WHAT THE EXERCISE ASKS → Any pictures in the records below must be left out when you repeat the lines from the line containing "установлено, что здесь имеют место просадки" through the line containing "Все материалы, размещенные" exactly.

== PROVIDED DATA

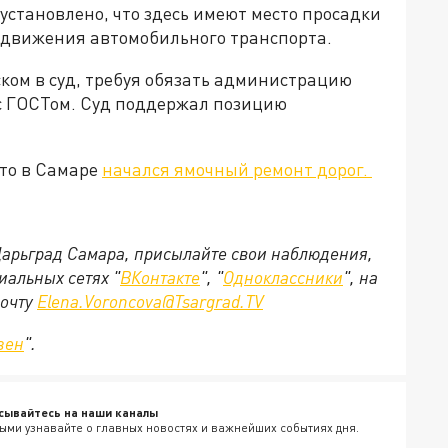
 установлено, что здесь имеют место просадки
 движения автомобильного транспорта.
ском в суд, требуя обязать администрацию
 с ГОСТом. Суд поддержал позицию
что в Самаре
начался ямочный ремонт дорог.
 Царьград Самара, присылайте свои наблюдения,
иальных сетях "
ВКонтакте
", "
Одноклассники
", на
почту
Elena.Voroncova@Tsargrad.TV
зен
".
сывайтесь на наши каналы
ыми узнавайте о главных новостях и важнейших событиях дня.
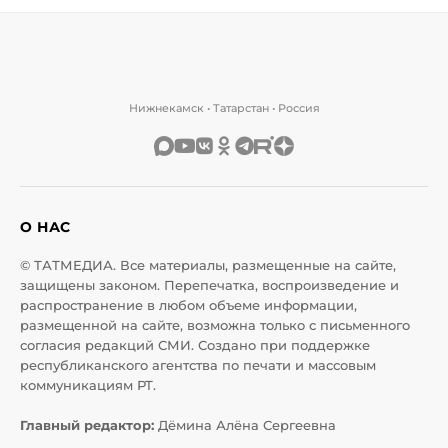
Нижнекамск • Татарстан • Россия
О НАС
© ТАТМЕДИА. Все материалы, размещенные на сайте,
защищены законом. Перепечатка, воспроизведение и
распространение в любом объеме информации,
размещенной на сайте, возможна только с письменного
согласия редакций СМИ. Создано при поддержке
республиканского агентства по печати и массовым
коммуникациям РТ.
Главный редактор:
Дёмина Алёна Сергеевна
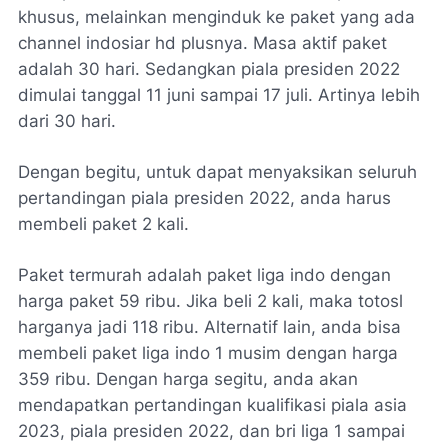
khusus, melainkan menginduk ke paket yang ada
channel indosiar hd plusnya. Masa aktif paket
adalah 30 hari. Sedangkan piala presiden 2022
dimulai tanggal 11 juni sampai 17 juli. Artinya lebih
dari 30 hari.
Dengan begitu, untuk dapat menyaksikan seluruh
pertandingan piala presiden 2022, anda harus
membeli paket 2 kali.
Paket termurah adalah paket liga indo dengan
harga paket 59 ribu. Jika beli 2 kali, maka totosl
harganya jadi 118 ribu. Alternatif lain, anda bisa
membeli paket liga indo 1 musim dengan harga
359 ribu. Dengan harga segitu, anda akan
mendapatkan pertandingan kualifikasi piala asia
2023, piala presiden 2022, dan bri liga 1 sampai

====
== PROVIDED DATA

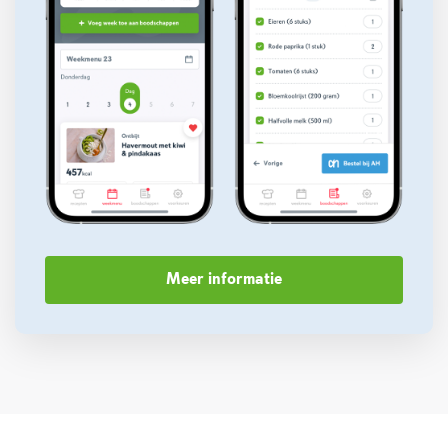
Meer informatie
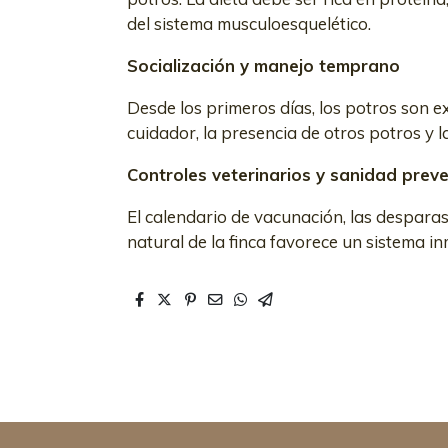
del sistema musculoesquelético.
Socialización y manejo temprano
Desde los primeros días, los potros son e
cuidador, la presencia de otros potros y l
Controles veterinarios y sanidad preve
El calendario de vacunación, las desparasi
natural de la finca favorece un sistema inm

====

RESPONSE TO THE EXERCISE →
 установлено, что здесь имеют место просадки
 движения автомобильного транспорта.
ском в суд, требуя обязать администрацию
 с ГОСТом. Суд поддержал позицию
что в Самаре
начался ямочный ремонт дорог.
 Царьград Самара, присылайте свои наблюдения,
иальных сетях "
ВКонтакте
", "
Одноклассники
", на
почту
Elena.Voroncova@Tsargrad.TV
зен
".
сывайтесь на наши каналы
ыми узнавайте о главных новостях и важнейших событиях дня.
Нижнекамск • Татарстан • Россия
О НАС
© ТАТМЕДИА. Все материалы, размещенные на сайте,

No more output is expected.